• **Records contained in a dataset**:
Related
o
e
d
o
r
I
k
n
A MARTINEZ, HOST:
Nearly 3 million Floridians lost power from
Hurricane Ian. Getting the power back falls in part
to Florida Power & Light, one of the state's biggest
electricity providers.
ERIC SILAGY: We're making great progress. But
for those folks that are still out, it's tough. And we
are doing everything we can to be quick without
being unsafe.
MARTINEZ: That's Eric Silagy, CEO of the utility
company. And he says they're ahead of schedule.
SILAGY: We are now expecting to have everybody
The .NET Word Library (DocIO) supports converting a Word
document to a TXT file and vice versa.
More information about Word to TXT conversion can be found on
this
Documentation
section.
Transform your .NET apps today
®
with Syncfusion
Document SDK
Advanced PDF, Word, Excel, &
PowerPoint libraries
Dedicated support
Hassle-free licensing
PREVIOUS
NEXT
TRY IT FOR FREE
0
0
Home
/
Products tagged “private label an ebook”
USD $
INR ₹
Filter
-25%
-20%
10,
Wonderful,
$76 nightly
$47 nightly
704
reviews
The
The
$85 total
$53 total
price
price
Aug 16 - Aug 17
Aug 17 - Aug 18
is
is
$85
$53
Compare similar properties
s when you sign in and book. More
--
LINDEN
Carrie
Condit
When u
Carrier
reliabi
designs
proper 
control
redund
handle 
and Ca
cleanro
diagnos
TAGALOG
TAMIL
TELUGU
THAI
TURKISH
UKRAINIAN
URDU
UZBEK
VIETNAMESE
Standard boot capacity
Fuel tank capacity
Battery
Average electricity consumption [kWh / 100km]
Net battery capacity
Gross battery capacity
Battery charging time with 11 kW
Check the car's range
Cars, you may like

• **Directions for this task**: Which lines above hold the string "electricity"? Copy each of them.

• **Expected answer**:
electricity providers.
Average electricity consumption [kWh / 100km]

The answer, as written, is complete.